Только сам себе могу признаться, что я – обычный, средний, нормальный, заурядный, типичный (хватит? или ещё продолжить?). И потому мне приходится стараться выглядеть лучше, чем есть. Правда, не всегда – только в тех случаях, когда я очень-очень хочу понравиться.

Алине я хочу понравиться. Очень хочу! Но я – обычный. А она – особенная. Ну, что мне сделать, чтобы ей со мной не стало скучно?

2.

– Тебе повестка от следователя, – сказала мать.

Сергей взял листок бумаги с трафаретным текстом: такой-то такой должен явиться в одиннадцать утра завтра в такой-то кабинет к следователю…

– Мам, что это значит? – Сергей недоуменно покрутил повестку в руке. – Ну, всё вроде бы уже закончилось. Неужели ей мало тех денег, которые вы отдали?

– Не знаю, что это значит, – раздраженно ответила мать. – Отец твоим делом занимался, он уверяет, что эта прошмандовка сразу же забрала своё заявление, как получила деньги. Может, ещё и следователю надо платить? Я ничего не знаю!

– Ты от нее была в восторге, – напомнил он и передразнил: Ах, лучше девочка из бедной семьи, чем все эти крали, которые и сами не знают, чего хотят…

– Катька показалась мне скромной, неизбалованной, – вздохнула мать, не обращая внимания на его кривлянье. – Ну, никак не походила на разводилу…

– О! В твоем лексиконе появилось новое словцо! – усмехнулся Сергей. – А сама постоянно мне твердишь: не говори так, не говори эдак. А сама-то…

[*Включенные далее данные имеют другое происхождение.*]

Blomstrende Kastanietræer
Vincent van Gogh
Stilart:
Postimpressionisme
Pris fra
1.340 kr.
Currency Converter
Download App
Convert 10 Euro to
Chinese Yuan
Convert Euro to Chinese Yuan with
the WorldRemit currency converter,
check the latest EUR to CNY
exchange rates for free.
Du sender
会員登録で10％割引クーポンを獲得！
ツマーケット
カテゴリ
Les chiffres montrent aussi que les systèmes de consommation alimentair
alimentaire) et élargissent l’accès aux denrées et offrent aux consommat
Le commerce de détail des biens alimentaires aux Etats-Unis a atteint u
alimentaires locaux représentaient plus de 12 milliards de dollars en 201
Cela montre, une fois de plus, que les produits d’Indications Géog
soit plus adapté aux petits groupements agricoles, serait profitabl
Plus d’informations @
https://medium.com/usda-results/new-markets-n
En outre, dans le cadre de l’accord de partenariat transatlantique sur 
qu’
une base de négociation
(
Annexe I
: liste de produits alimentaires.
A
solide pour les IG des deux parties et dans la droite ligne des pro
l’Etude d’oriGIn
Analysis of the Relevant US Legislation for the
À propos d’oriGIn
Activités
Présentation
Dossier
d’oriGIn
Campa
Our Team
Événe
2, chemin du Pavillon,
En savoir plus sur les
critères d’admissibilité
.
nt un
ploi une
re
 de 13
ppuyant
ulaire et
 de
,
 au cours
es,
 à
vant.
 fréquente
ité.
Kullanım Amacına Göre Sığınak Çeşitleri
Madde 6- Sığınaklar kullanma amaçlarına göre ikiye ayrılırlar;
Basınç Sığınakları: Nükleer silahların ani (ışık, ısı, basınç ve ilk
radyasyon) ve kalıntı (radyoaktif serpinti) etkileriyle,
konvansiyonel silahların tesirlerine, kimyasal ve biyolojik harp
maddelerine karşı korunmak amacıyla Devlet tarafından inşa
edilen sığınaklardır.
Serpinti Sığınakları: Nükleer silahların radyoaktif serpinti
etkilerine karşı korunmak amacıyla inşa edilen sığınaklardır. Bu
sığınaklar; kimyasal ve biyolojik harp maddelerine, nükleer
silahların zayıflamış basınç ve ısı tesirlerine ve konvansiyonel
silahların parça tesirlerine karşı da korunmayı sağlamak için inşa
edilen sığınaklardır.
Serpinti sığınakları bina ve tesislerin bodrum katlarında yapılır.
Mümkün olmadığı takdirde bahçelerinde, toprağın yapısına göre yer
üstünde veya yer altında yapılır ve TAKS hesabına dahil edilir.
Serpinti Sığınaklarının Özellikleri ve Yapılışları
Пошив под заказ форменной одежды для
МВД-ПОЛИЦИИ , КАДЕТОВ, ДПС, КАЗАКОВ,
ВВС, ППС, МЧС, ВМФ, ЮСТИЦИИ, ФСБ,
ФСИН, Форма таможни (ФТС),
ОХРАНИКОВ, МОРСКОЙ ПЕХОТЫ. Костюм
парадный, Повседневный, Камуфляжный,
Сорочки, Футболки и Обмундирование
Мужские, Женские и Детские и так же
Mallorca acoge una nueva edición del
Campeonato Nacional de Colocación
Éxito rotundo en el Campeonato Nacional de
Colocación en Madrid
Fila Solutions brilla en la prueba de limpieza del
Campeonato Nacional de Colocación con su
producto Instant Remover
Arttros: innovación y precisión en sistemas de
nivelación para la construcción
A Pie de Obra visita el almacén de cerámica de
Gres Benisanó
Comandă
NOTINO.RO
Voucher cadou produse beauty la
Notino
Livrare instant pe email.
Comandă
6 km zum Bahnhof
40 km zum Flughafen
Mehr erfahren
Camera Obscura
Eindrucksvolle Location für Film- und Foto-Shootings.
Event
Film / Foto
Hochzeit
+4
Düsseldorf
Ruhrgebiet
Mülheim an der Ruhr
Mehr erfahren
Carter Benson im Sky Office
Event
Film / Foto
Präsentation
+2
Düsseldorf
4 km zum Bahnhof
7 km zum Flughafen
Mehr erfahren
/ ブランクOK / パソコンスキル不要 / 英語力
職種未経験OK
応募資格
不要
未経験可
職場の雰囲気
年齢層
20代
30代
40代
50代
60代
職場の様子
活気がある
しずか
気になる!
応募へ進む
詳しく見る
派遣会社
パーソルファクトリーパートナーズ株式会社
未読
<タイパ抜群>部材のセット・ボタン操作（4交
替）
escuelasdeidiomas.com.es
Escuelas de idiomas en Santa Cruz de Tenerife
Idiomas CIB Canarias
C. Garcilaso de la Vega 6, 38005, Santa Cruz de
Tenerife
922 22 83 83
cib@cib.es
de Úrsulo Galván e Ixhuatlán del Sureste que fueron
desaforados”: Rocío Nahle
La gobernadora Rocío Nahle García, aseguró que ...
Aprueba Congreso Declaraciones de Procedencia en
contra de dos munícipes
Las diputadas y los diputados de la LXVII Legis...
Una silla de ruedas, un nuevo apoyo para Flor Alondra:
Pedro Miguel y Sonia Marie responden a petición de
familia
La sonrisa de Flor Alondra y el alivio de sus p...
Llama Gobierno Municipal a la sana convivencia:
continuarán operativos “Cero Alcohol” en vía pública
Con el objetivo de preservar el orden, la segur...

– Мошенница высшей марки она! – припечатала мать. – Это надо же: спать с парнем, а потом обвинить его в изнасиловании, да еще пятнадцать тысяч рублей с него стребовать…

– Каждый выживает как может, – меланхолично заметил Сергей. – Я на неё уже не обижаюсь. Только от всего этого как-то противно. Могла бы ведь просто сказать: «Мне нужны деньги, и не люблю я тебя, а просто трахаюсь, потому что рассчитываю что-то получить за это…»

– Трахальщик! – мать презрительно скривилась. – Если у тебя там чешется, то мог бы поприличнее девку найти…

– Ну вот, – он покрутил повестку, усмехнулся. – То она тебе скромницей казалась, то, извини, прошмандовкой, то…

– Что-то ты слишком языкастым стал, – взвилась мать. – Я не ханжа, понимаю: парню твоего возраста нужна сексуальная разрядка. Но в таком случае, будь добр, внимательнее выбирай объект для своих … эээээ… упражнений.

– Мама, ну, сколько можно об одном и том же мне твердить? – Сергей полез за сигаретами в карман рубашки.

– И не кури мне тут! – закричала мать. – И так дышать нечем! Иди на балкон…

На балконе он сел в шезлонг, с наслаждением затянулся «Кэмелом» и снова пробежал глазами текст повестки. С этой Катькой, конечно, не соскучишься. Что-то, видно, новенькое выдумала, что ли? Следователь ведь сказал, что она забрала своё заявление, хотя он может и не прекращать дело: выявились, мол, обстоятельства, которые заставляют его предполагать, что девушка подвергается давлению.

– Ты заставил её забрать это заявление, – сказал следователь. – Твой отец, как нам известно, пригрозил ей расправой…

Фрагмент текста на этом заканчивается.